__What is required__. Going through the entries below, copy out each line that contains "Ràng".

__Data__.
=== Section Start ===

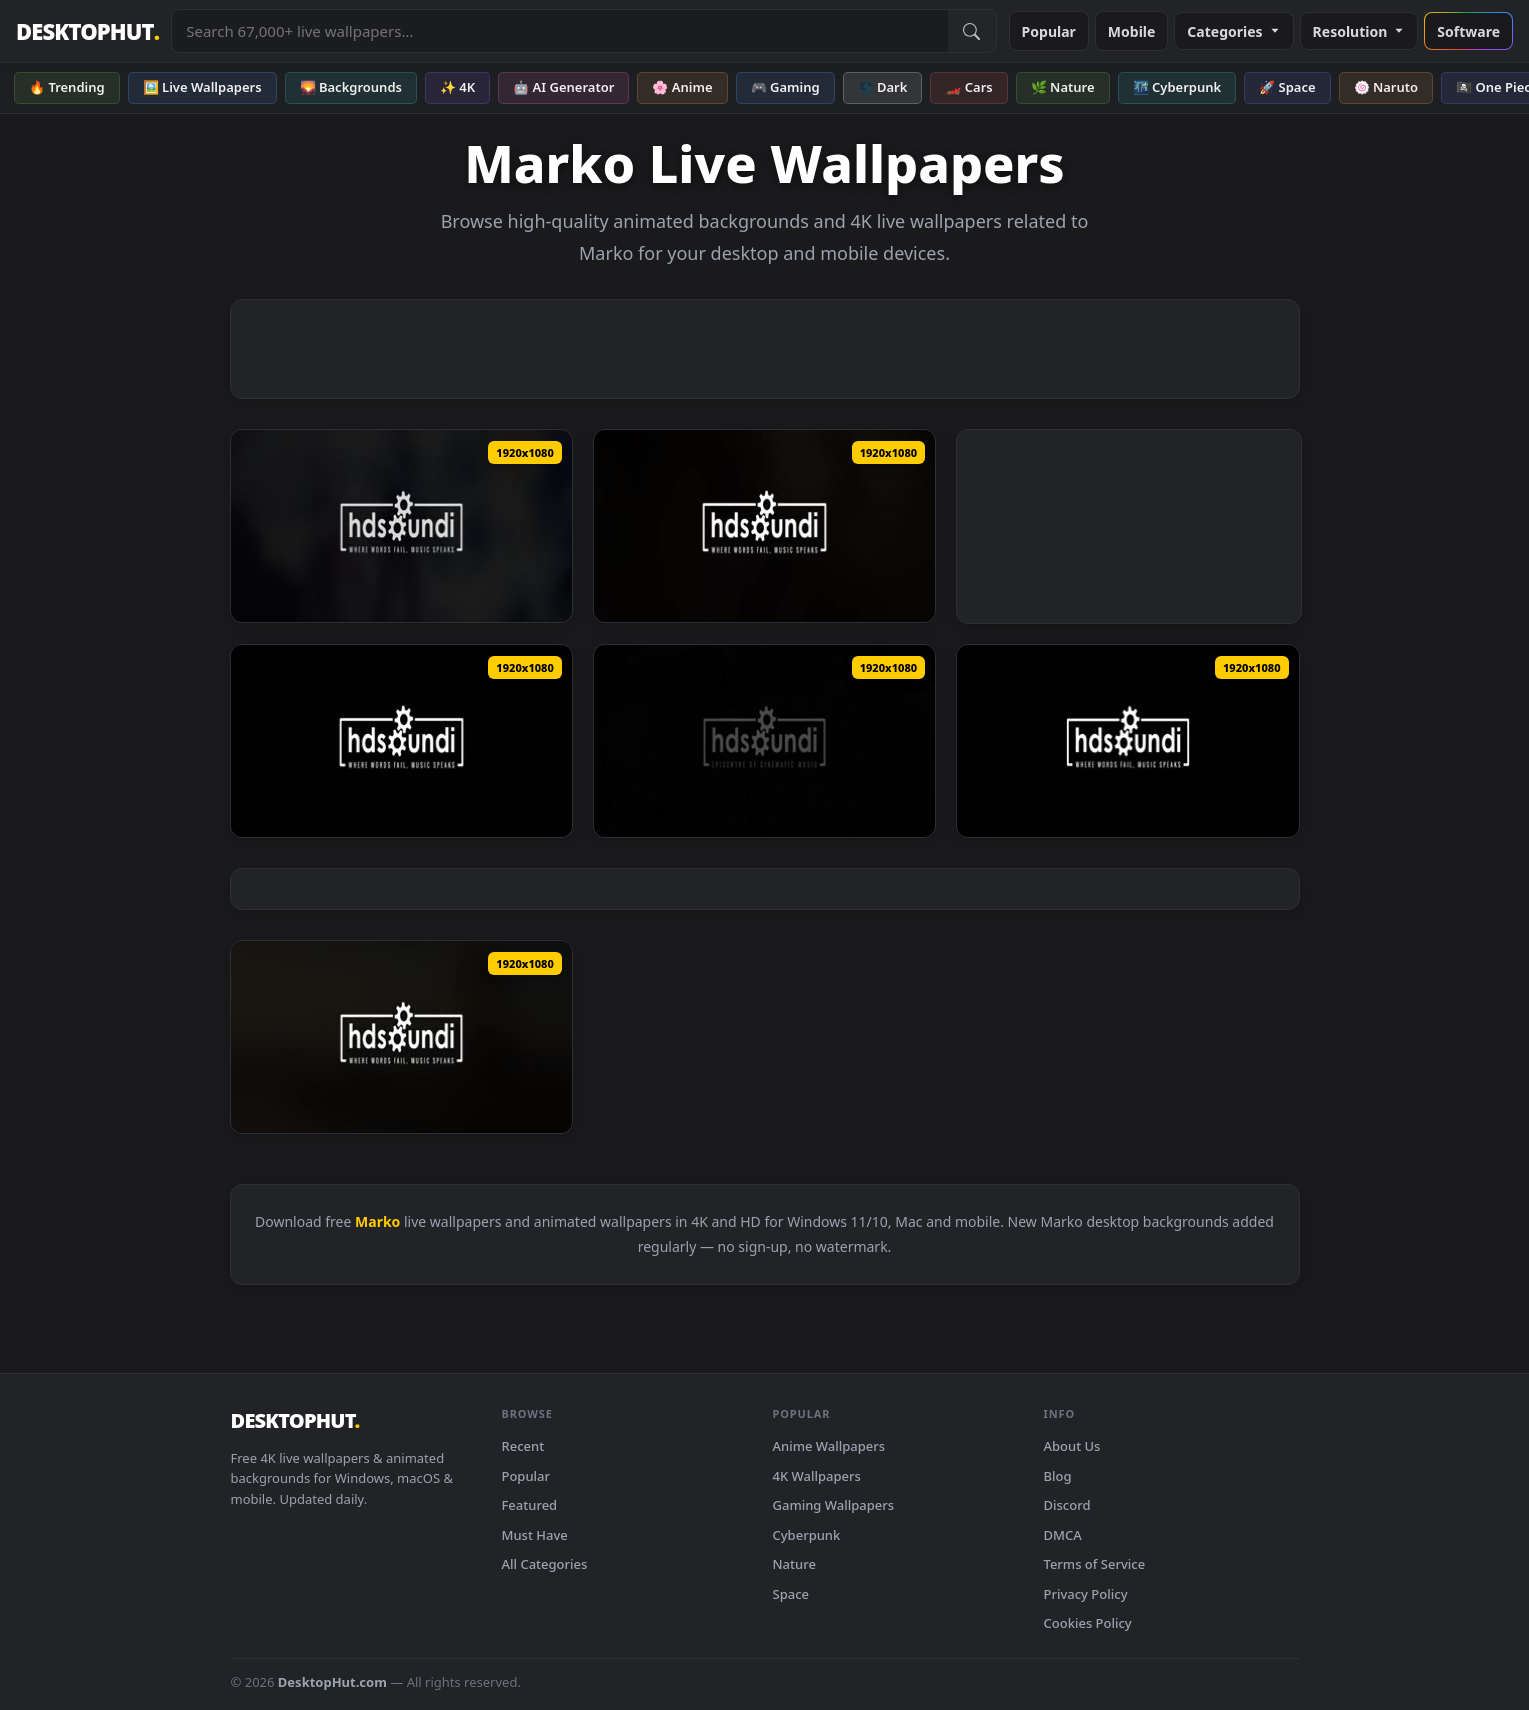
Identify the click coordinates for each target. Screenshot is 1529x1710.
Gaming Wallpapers (834, 1505)
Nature (794, 1564)
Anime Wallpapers (829, 1446)
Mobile (1132, 31)
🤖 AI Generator (563, 87)
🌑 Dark (883, 87)
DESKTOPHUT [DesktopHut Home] (87, 31)
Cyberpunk (807, 1535)
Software (1468, 31)
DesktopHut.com (332, 1682)
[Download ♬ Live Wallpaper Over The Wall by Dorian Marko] (764, 741)
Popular (1049, 31)
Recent (523, 1446)
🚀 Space (1287, 87)
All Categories (545, 1564)
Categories (1233, 31)
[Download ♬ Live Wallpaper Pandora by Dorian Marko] (401, 741)
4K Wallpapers (817, 1476)
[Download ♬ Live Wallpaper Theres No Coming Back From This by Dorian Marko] (401, 526)
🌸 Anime (682, 87)
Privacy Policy (1086, 1594)
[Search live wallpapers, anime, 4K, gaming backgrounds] (559, 31)
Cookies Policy (1088, 1623)
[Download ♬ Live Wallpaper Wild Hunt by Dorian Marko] (764, 526)
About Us (1072, 1446)
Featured (530, 1505)
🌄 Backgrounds (351, 87)
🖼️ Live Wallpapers (202, 87)
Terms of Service (1095, 1564)
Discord (1067, 1505)
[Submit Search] (972, 31)
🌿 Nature (1063, 87)
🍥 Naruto (1386, 87)
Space (791, 1594)
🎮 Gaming (785, 87)
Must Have (535, 1535)
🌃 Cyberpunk (1177, 87)
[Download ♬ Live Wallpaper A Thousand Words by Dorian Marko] (401, 1037)
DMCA (1063, 1535)
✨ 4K (457, 87)
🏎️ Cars (968, 87)
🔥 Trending (67, 87)
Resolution (1359, 31)
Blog (1058, 1476)
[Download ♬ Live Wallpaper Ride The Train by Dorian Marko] (1127, 741)
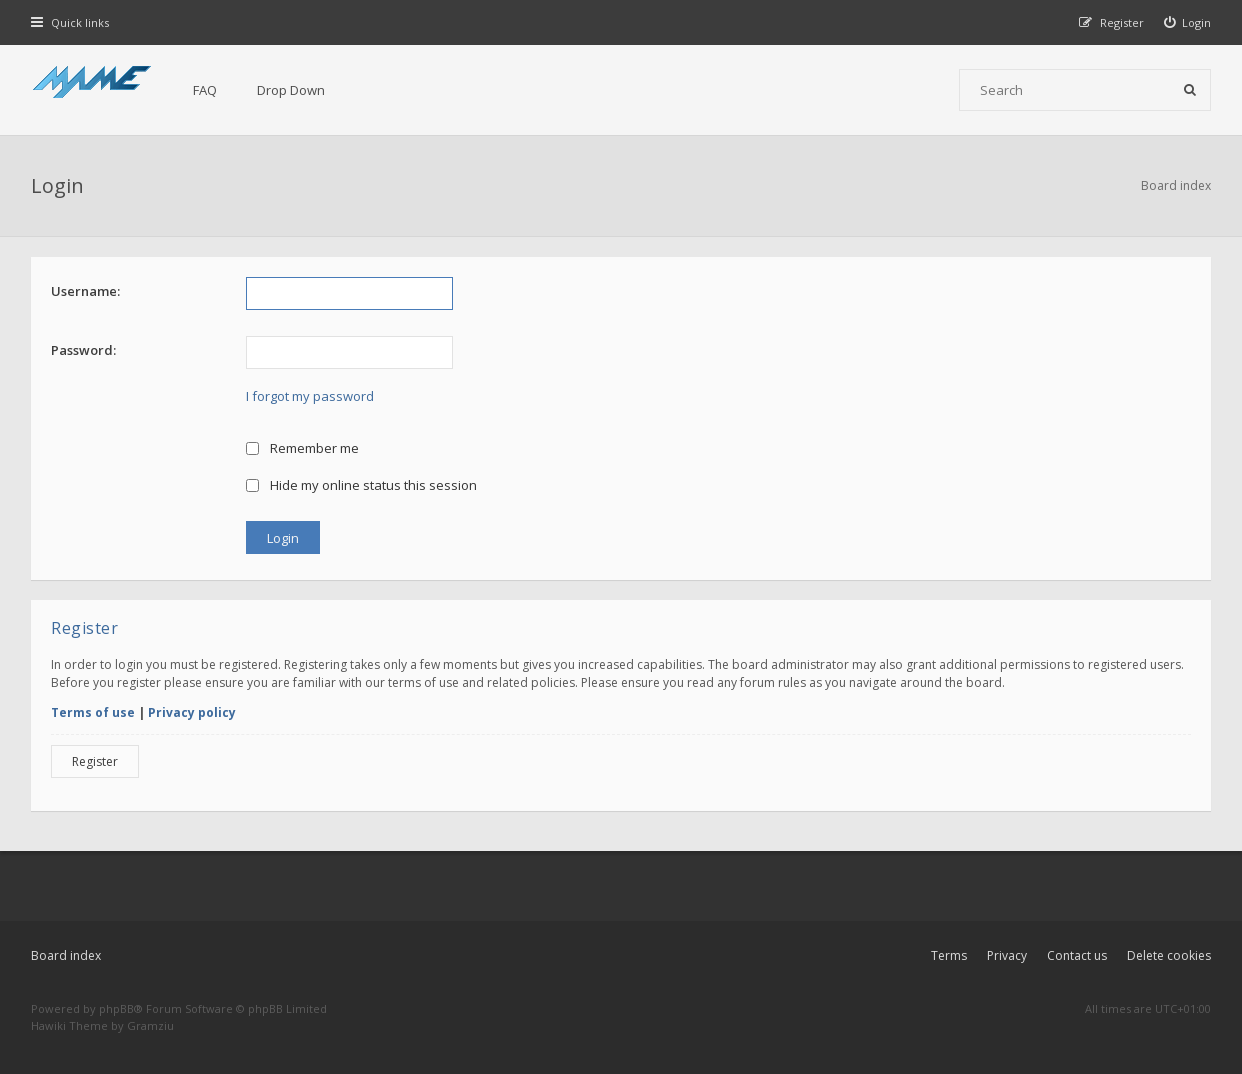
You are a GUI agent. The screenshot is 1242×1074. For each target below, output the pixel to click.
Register (95, 761)
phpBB (116, 1008)
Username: (85, 291)
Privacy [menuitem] (1007, 955)
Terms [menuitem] (949, 955)
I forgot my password (310, 396)
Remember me (302, 448)
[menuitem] (1188, 22)
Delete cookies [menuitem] (1169, 955)
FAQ (205, 90)
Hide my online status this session (361, 485)
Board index (66, 955)
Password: (83, 350)
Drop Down (291, 90)
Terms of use (93, 712)
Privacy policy (192, 712)
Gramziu (150, 1025)
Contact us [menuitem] (1077, 955)
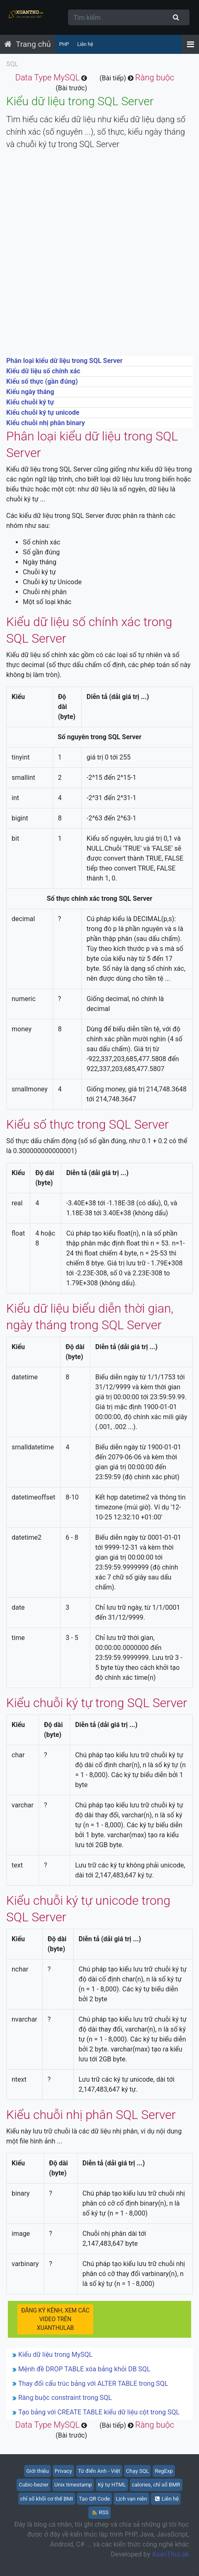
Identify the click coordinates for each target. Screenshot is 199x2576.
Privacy (63, 2471)
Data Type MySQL (47, 77)
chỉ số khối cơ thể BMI (46, 2499)
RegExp (163, 2471)
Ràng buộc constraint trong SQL (65, 2398)
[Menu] (190, 44)
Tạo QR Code (94, 2499)
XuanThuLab (170, 2554)
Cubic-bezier (34, 2485)
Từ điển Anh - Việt (99, 2471)
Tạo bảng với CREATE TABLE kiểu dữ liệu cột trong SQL (99, 2412)
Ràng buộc (154, 77)
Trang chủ (33, 44)
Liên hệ (85, 44)
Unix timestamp (73, 2485)
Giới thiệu (37, 2471)
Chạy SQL (137, 2471)
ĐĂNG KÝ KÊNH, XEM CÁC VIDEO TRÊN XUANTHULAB (55, 2319)
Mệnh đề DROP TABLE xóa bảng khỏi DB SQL (84, 2369)
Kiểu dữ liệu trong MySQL (55, 2354)
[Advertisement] (99, 256)
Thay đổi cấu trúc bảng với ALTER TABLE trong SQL (93, 2383)
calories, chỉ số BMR (156, 2485)
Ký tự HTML (112, 2485)
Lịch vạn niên (131, 2499)
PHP (64, 44)
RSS (100, 2512)
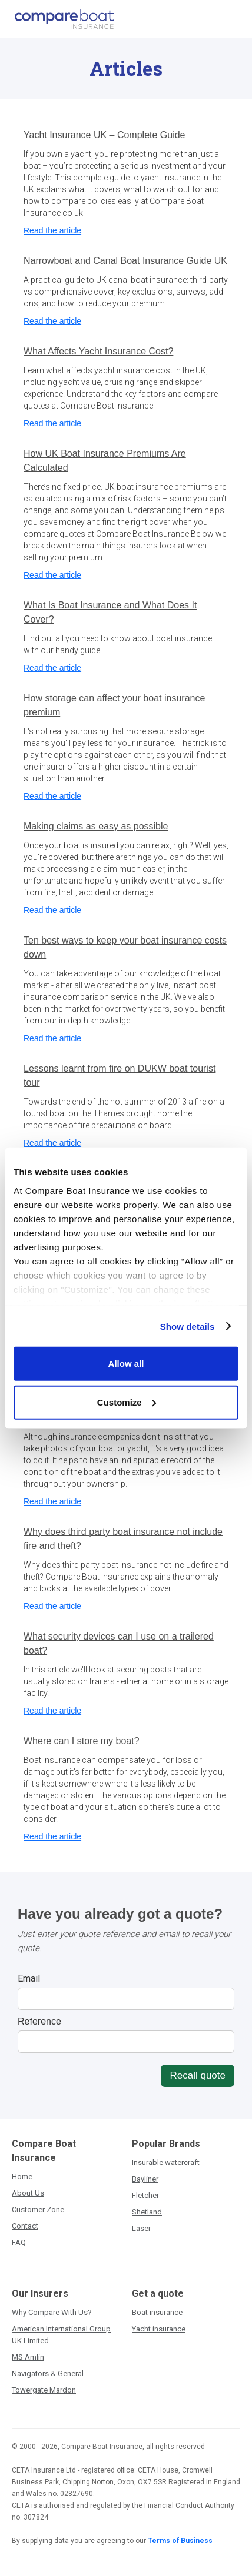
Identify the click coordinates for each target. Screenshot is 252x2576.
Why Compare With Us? (52, 2312)
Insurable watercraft (166, 2162)
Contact (25, 2226)
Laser (141, 2228)
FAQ (19, 2242)
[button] (232, 18)
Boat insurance (157, 2312)
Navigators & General (48, 2373)
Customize (126, 1402)
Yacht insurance (158, 2328)
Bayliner (145, 2178)
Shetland (147, 2211)
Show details (187, 1326)
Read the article (52, 230)
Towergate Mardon (44, 2390)
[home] (61, 19)
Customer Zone (38, 2209)
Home (22, 2176)
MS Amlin (28, 2357)
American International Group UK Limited (61, 2334)
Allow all (126, 1364)
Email (29, 1978)
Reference (39, 2021)
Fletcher (145, 2195)
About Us (28, 2193)
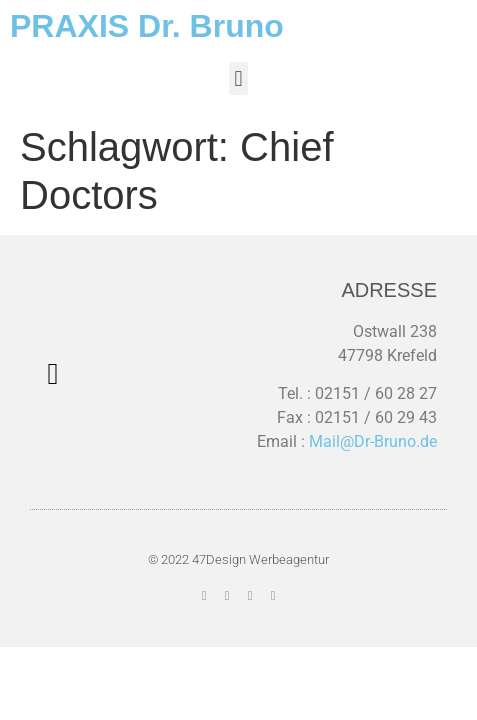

=== Section End ===

__Exercise output__.
Ràng buộc constraint trong SQL (65, 2398)
Ràng buộc (154, 77)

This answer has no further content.